DATASET EXTRACT:
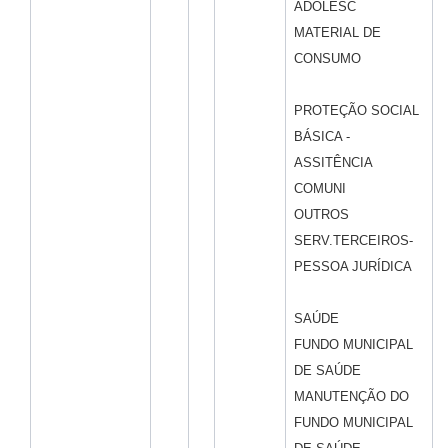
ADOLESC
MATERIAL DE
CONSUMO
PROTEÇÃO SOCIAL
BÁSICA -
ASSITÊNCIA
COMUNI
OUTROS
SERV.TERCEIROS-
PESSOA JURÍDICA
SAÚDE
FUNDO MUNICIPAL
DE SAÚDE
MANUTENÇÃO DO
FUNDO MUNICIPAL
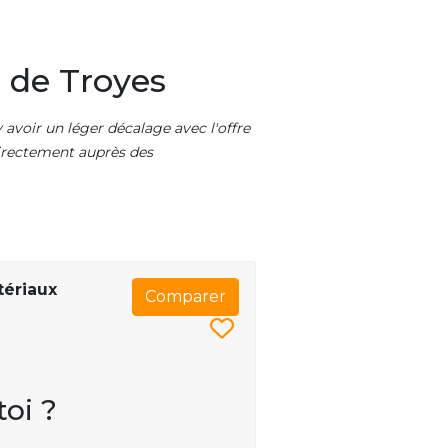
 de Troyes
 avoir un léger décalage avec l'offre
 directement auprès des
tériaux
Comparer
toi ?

AIM OF THE EXERCISE: Repeat verbatim all the material, but not the pictures.

EXERCISE ANSWER:
ADOLESC
MATERIAL DE
CONSUMO
PROTEÇÃO SOCIAL
BÁSICA -
ASSITÊNCIA
COMUNI
OUTROS
SERV.TERCEIROS-
PESSOA JURÍDICA
SAÚDE
FUNDO MUNICIPAL
DE SAÚDE
MANUTENÇÃO DO
FUNDO MUNICIPAL
 de Troyes
 avoir un léger décalage avec l'offre
 directement auprès des
tériaux
Comparer
toi ?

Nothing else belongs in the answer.